↓↓↓

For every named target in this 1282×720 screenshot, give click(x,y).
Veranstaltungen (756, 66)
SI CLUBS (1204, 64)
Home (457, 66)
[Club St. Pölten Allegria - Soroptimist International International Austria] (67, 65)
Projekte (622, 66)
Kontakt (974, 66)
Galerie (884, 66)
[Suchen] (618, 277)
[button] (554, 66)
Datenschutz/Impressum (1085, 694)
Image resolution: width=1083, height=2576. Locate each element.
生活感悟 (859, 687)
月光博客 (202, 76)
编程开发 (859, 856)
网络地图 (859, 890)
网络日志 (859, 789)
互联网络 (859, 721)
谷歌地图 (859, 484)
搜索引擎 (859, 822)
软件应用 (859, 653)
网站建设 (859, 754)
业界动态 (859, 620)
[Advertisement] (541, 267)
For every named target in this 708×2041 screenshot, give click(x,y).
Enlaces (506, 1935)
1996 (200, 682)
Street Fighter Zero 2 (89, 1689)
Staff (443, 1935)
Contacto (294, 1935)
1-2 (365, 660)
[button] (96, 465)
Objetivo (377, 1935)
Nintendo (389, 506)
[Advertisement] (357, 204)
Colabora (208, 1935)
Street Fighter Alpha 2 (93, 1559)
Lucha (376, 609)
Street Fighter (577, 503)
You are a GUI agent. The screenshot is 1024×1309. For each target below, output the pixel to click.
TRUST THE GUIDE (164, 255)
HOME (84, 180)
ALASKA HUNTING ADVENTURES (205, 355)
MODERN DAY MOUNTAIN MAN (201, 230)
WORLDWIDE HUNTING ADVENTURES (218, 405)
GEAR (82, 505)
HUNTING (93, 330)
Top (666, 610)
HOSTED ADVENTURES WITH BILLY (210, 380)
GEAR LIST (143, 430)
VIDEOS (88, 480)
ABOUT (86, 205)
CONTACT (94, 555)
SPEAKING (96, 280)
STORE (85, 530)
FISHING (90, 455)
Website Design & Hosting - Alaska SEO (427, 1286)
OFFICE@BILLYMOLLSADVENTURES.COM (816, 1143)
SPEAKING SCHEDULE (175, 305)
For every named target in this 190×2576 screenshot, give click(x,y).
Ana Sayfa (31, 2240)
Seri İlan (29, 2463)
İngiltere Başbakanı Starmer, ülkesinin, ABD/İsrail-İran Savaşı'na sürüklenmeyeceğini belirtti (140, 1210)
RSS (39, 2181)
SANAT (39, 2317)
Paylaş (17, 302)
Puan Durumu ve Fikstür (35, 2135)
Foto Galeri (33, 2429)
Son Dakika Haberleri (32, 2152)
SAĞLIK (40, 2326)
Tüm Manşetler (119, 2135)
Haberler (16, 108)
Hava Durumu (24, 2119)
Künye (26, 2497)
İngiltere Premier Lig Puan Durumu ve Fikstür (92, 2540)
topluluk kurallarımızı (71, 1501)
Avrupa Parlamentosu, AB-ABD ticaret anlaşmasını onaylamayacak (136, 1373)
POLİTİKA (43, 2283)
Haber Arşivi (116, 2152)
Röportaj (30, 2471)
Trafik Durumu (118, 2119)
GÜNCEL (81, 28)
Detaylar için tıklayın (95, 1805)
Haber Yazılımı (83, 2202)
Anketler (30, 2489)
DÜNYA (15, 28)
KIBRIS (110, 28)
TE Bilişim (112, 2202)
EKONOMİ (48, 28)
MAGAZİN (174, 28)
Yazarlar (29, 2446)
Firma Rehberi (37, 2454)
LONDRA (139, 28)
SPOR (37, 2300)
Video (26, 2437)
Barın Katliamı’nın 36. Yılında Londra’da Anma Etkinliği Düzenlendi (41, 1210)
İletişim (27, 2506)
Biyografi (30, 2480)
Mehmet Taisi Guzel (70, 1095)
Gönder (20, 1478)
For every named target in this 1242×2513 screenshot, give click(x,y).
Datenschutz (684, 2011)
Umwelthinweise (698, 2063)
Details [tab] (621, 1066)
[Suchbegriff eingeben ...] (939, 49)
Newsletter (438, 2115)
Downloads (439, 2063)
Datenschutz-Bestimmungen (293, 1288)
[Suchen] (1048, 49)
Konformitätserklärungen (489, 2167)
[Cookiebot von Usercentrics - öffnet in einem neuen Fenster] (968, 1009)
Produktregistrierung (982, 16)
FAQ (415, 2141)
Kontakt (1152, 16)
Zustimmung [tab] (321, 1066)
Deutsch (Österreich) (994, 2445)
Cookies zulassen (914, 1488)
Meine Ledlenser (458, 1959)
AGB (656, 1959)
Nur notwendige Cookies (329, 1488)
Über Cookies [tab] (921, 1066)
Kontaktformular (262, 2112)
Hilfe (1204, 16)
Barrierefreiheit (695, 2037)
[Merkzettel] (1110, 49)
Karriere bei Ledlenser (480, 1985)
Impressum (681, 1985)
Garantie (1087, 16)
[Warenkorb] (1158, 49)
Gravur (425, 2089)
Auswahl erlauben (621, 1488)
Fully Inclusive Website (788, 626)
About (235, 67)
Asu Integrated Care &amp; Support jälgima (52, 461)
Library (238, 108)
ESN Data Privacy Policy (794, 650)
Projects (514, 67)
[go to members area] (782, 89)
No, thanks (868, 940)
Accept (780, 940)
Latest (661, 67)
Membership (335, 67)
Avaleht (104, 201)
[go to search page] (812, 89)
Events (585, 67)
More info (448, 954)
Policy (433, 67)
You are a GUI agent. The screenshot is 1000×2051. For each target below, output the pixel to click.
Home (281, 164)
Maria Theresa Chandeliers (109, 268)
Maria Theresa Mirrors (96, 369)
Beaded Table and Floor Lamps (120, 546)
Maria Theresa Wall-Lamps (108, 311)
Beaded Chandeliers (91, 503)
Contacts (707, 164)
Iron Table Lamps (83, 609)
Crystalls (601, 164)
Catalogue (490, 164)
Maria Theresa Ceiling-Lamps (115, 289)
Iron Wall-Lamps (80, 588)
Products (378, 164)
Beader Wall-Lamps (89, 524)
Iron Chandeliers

↑↑↑

:: Assignment ::
Nothing in the data may be left out; copy every line exactly.

:: Response to the exercise ::
For every named target in this 1282×720 screenshot, give click(x,y).
Veranstaltungen (756, 66)
SI CLUBS (1204, 64)
Home (457, 66)
[Club St. Pölten Allegria - Soroptimist International International Austria] (67, 65)
Projekte (622, 66)
Kontakt (974, 66)
Galerie (884, 66)
[Suchen] (618, 277)
[button] (554, 66)
Datenschutz/Impressum (1085, 694)
Image resolution: width=1083, height=2576. Locate each element.
生活感悟 (859, 687)
月光博客 (202, 76)
编程开发 (859, 856)
网络地图 (859, 890)
网络日志 (859, 789)
互联网络 (859, 721)
谷歌地图 (859, 484)
搜索引擎 (859, 822)
软件应用 (859, 653)
网站建设 (859, 754)
业界动态 (859, 620)
[Advertisement] (541, 267)
For every named target in this 708×2041 screenshot, give click(x,y).
Enlaces (506, 1935)
1996 (200, 682)
Street Fighter Zero 2 (89, 1689)
Staff (443, 1935)
Contacto (294, 1935)
1-2 (365, 660)
[button] (96, 465)
Objetivo (377, 1935)
Nintendo (389, 506)
[Advertisement] (357, 204)
Colabora (208, 1935)
Street Fighter Alpha 2 (93, 1559)
Lucha (376, 609)
Street Fighter (577, 503)
You are a GUI agent. The screenshot is 1024×1309. For each target below, output the pixel to click.
TRUST THE GUIDE (164, 255)
HOME (84, 180)
ALASKA HUNTING ADVENTURES (205, 355)
MODERN DAY MOUNTAIN MAN (201, 230)
WORLDWIDE HUNTING ADVENTURES (218, 405)
GEAR (82, 505)
HUNTING (93, 330)
Top (666, 610)
HOSTED ADVENTURES WITH BILLY (210, 380)
GEAR LIST (143, 430)
VIDEOS (88, 480)
ABOUT (86, 205)
CONTACT (94, 555)
SPEAKING (96, 280)
STORE (85, 530)
FISHING (90, 455)
Website Design & Hosting - Alaska SEO (427, 1286)
OFFICE@BILLYMOLLSADVENTURES.COM (816, 1143)
SPEAKING SCHEDULE (175, 305)
For every named target in this 190×2576 screenshot, give click(x,y).
Ana Sayfa (31, 2240)
Seri İlan (29, 2463)
İngiltere Başbakanı Starmer, ülkesinin, ABD/İsrail-İran Savaşı'na sürüklenmeyeceğini belirtti (140, 1210)
RSS (39, 2181)
SANAT (39, 2317)
Paylaş (17, 302)
Puan Durumu ve Fikstür (35, 2135)
Foto Galeri (33, 2429)
Son Dakika Haberleri (32, 2152)
SAĞLIK (40, 2326)
Tüm Manşetler (119, 2135)
Haberler (16, 108)
Hava Durumu (24, 2119)
Künye (26, 2497)
İngiltere Premier Lig Puan Durumu ve Fikstür (92, 2540)
topluluk kurallarımızı (71, 1501)
Avrupa Parlamentosu, AB-ABD ticaret anlaşmasını onaylamayacak (136, 1373)
POLİTİKA (43, 2283)
Haber Arşivi (116, 2152)
Röportaj (30, 2471)
Trafik Durumu (118, 2119)
GÜNCEL (81, 28)
Detaylar için tıklayın (95, 1805)
Haber Yazılımı (83, 2202)
Anketler (30, 2489)
DÜNYA (15, 28)
KIBRIS (110, 28)
TE Bilişim (112, 2202)
EKONOMİ (48, 28)
MAGAZİN (174, 28)
Yazarlar (29, 2446)
Firma Rehberi (37, 2454)
LONDRA (139, 28)
SPOR (37, 2300)
Video (26, 2437)
Barın Katliamı’nın 36. Yılında Londra’da Anma Etkinliği Düzenlendi (41, 1210)
İletişim (27, 2506)
Biyografi (30, 2480)
Mehmet Taisi Guzel (70, 1095)
Gönder (20, 1478)
For every named target in this 1242×2513 screenshot, give click(x,y).
Datenschutz (684, 2011)
Umwelthinweise (698, 2063)
Details [tab] (621, 1066)
[Suchbegriff eingeben ...] (939, 49)
Newsletter (438, 2115)
Downloads (439, 2063)
Datenschutz-Bestimmungen (293, 1288)
[Suchen] (1048, 49)
Konformitätserklärungen (489, 2167)
[Cookiebot von Usercentrics - öffnet in einem neuen Fenster] (968, 1009)
Produktregistrierung (982, 16)
FAQ (415, 2141)
Kontakt (1152, 16)
Zustimmung [tab] (321, 1066)
Deutsch (Österreich) (994, 2445)
Cookies zulassen (914, 1488)
Meine Ledlenser (458, 1959)
AGB (656, 1959)
Nur notwendige Cookies (329, 1488)
Über Cookies [tab] (921, 1066)
Kontaktformular (262, 2112)
Hilfe (1204, 16)
Barrierefreiheit (695, 2037)
[Merkzettel] (1110, 49)
Karriere bei Ledlenser (480, 1985)
Impressum (681, 1985)
Garantie (1087, 16)
[Warenkorb] (1158, 49)
Gravur (425, 2089)
Auswahl erlauben (621, 1488)
Fully Inclusive Website (788, 626)
About (235, 67)
Asu Integrated Care &amp; Support jälgima (52, 461)
Library (238, 108)
ESN Data Privacy Policy (794, 650)
Projects (514, 67)
[go to members area] (782, 89)
No, thanks (868, 940)
Accept (780, 940)
Latest (661, 67)
Membership (335, 67)
Avaleht (104, 201)
[go to search page] (812, 89)
Events (585, 67)
More info (448, 954)
Policy (433, 67)
You are a GUI agent. The screenshot is 1000×2051. For each target below, output the pixel to click.
Home (281, 164)
Maria Theresa Chandeliers (109, 268)
Maria Theresa Mirrors (96, 369)
Beaded Table and Floor Lamps (120, 546)
Maria Theresa Wall-Lamps (108, 311)
Beaded Chandeliers (91, 503)
Contacts (707, 164)
Iron Table Lamps (83, 609)
Crystalls (601, 164)
Catalogue (490, 164)
Maria Theresa Ceiling-Lamps (115, 289)
Iron Wall-Lamps (80, 588)
Products (378, 164)
Beader Wall-Lamps (89, 524)
Iron Chandeliers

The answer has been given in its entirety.